Work request: Type out the entries again, matching each one exactly.

Stored records:
****
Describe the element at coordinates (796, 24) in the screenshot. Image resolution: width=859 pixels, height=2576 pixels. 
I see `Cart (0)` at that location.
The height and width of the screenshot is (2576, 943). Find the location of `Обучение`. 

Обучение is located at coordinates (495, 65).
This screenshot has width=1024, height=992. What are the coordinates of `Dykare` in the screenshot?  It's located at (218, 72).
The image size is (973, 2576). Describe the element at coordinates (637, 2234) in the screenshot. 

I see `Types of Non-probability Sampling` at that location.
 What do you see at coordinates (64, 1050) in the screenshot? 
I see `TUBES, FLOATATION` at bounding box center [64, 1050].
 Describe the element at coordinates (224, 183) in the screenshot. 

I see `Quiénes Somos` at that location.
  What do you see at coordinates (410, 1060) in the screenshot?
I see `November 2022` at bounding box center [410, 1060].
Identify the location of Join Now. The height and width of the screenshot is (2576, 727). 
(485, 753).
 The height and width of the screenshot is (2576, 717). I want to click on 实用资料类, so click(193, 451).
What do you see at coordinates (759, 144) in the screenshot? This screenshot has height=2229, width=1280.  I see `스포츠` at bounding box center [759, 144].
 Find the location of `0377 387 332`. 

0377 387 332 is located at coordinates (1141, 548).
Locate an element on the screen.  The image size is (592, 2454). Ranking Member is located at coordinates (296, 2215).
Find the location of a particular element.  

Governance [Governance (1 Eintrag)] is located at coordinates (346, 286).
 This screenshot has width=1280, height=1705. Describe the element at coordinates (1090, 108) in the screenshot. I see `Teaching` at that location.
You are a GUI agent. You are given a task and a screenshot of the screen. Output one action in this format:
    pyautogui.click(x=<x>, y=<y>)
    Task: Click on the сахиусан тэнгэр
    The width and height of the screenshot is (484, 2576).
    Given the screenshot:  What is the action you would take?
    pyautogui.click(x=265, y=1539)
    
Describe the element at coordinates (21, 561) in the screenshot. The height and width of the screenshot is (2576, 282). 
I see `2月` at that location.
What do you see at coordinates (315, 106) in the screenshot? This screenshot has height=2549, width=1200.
****
Result:
Describe the element at coordinates (796, 24) in the screenshot. Image resolution: width=859 pixels, height=2576 pixels. 
I see `Cart (0)` at that location.
The height and width of the screenshot is (2576, 943). Find the location of `Обучение`. 

Обучение is located at coordinates (495, 65).
This screenshot has width=1024, height=992. What are the coordinates of `Dykare` in the screenshot?  It's located at (218, 72).
The image size is (973, 2576). Describe the element at coordinates (637, 2234) in the screenshot. 

I see `Types of Non-probability Sampling` at that location.
 What do you see at coordinates (64, 1050) in the screenshot? 
I see `TUBES, FLOATATION` at bounding box center [64, 1050].
 Describe the element at coordinates (224, 183) in the screenshot. 

I see `Quiénes Somos` at that location.
  What do you see at coordinates (410, 1060) in the screenshot?
I see `November 2022` at bounding box center [410, 1060].
Identify the location of Join Now. The height and width of the screenshot is (2576, 727). 
(485, 753).
 The height and width of the screenshot is (2576, 717). I want to click on 实用资料类, so click(193, 451).
What do you see at coordinates (759, 144) in the screenshot? This screenshot has height=2229, width=1280.  I see `스포츠` at bounding box center [759, 144].
 Find the location of `0377 387 332`. 

0377 387 332 is located at coordinates (1141, 548).
Locate an element on the screen.  The image size is (592, 2454). Ranking Member is located at coordinates (296, 2215).
Find the location of a particular element.  

Governance [Governance (1 Eintrag)] is located at coordinates (346, 286).
 This screenshot has width=1280, height=1705. Describe the element at coordinates (1090, 108) in the screenshot. I see `Teaching` at that location.
You are a GUI agent. You are given a task and a screenshot of the screen. Output one action in this format:
    pyautogui.click(x=<x>, y=<y>)
    Task: Click on the сахиусан тэнгэр
    The width and height of the screenshot is (484, 2576).
    Given the screenshot:  What is the action you would take?
    pyautogui.click(x=265, y=1539)
    
Describe the element at coordinates (21, 561) in the screenshot. The height and width of the screenshot is (2576, 282). 
I see `2月` at that location.
What do you see at coordinates (315, 106) in the screenshot? This screenshot has height=2549, width=1200.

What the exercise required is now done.